* EXERCISE BRIEF
Your task is to retype every entry exactly, omitting nothing.

* EXERCISE INPUTS
----------
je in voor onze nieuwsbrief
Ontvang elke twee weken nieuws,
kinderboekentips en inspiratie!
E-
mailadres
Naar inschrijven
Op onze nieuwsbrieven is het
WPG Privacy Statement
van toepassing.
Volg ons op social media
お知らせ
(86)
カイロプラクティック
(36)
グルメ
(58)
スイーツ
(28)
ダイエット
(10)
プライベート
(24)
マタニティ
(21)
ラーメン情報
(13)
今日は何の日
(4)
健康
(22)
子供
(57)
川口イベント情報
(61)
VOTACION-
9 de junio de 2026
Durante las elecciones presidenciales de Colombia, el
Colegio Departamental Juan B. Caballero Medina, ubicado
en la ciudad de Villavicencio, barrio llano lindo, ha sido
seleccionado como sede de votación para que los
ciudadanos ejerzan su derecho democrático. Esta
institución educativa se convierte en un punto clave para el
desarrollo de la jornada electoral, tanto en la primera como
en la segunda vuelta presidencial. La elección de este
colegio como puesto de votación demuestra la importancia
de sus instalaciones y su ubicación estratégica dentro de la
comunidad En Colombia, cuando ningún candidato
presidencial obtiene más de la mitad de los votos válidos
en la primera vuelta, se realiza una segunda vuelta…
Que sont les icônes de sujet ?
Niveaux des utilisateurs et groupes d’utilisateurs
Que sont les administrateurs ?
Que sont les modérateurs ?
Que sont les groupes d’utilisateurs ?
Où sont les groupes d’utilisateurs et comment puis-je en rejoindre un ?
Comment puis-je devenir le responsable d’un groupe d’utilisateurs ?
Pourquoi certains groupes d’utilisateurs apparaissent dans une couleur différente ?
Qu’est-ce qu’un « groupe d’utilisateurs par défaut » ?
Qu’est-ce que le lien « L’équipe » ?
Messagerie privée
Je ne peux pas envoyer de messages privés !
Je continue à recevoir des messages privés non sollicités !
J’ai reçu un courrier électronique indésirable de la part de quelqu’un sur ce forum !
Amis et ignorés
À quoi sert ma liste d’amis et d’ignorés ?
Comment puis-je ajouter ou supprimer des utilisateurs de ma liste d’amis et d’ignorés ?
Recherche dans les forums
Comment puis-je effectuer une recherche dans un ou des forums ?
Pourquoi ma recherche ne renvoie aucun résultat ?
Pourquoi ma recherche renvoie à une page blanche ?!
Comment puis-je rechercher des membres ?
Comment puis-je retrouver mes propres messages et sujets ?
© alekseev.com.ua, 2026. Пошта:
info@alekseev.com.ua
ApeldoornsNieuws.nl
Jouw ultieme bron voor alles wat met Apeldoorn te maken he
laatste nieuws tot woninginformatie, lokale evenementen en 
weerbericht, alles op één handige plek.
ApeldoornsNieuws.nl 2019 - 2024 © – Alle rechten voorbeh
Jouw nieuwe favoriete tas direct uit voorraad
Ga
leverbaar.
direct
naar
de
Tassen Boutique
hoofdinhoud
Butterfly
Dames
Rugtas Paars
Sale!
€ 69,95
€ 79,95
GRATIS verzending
----------
* RESULT BELOW
je in voor onze nieuwsbrief
Ontvang elke twee weken nieuws,
kinderboekentips en inspiratie!
E-
mailadres
Naar inschrijven
Op onze nieuwsbrieven is het
WPG Privacy Statement
van toepassing.
Volg ons op social media
お知らせ
(86)
カイロプラクティック
(36)
グルメ
(58)
スイーツ
(28)
ダイエット
(10)
プライベート
(24)
マタニティ
(21)
ラーメン情報
(13)
今日は何の日
(4)
健康
(22)
子供
(57)
川口イベント情報
(61)
VOTACION-
9 de junio de 2026
Durante las elecciones presidenciales de Colombia, el
Colegio Departamental Juan B. Caballero Medina, ubicado
en la ciudad de Villavicencio, barrio llano lindo, ha sido
seleccionado como sede de votación para que los
ciudadanos ejerzan su derecho democrático. Esta
institución educativa se convierte en un punto clave para el
desarrollo de la jornada electoral, tanto en la primera como
en la segunda vuelta presidencial. La elección de este
colegio como puesto de votación demuestra la importancia
de sus instalaciones y su ubicación estratégica dentro de la
comunidad En Colombia, cuando ningún candidato
presidencial obtiene más de la mitad de los votos válidos
en la primera vuelta, se realiza una segunda vuelta…
Que sont les icônes de sujet ?
Niveaux des utilisateurs et groupes d’utilisateurs
Que sont les administrateurs ?
Que sont les modérateurs ?
Que sont les groupes d’utilisateurs ?
Où sont les groupes d’utilisateurs et comment puis-je en rejoindre un ?
Comment puis-je devenir le responsable d’un groupe d’utilisateurs ?
Pourquoi certains groupes d’utilisateurs apparaissent dans une couleur différente ?
Qu’est-ce qu’un « groupe d’utilisateurs par défaut » ?
Qu’est-ce que le lien « L’équipe » ?
Messagerie privée
Je ne peux pas envoyer de messages privés !
Je continue à recevoir des messages privés non sollicités !
J’ai reçu un courrier électronique indésirable de la part de quelqu’un sur ce forum !
Amis et ignorés
À quoi sert ma liste d’amis et d’ignorés ?
Comment puis-je ajouter ou supprimer des utilisateurs de ma liste d’amis et d’ignorés ?
Recherche dans les forums
Comment puis-je effectuer une recherche dans un ou des forums ?
Pourquoi ma recherche ne renvoie aucun résultat ?
Pourquoi ma recherche renvoie à une page blanche ?!
Comment puis-je rechercher des membres ?
Comment puis-je retrouver mes propres messages et sujets ?
© alekseev.com.ua, 2026. Пошта:
info@alekseev.com.ua
ApeldoornsNieuws.nl
Jouw ultieme bron voor alles wat met Apeldoorn te maken he
laatste nieuws tot woninginformatie, lokale evenementen en 
weerbericht, alles op één handige plek.
ApeldoornsNieuws.nl 2019 - 2024 © – Alle rechten voorbeh
Jouw nieuwe favoriete tas direct uit voorraad
Ga
leverbaar.
direct
naar
de
Tassen Boutique
hoofdinhoud
Butterfly
Dames
Rugtas Paars
Sale!
€ 69,95
€ 79,95
GRATIS verzending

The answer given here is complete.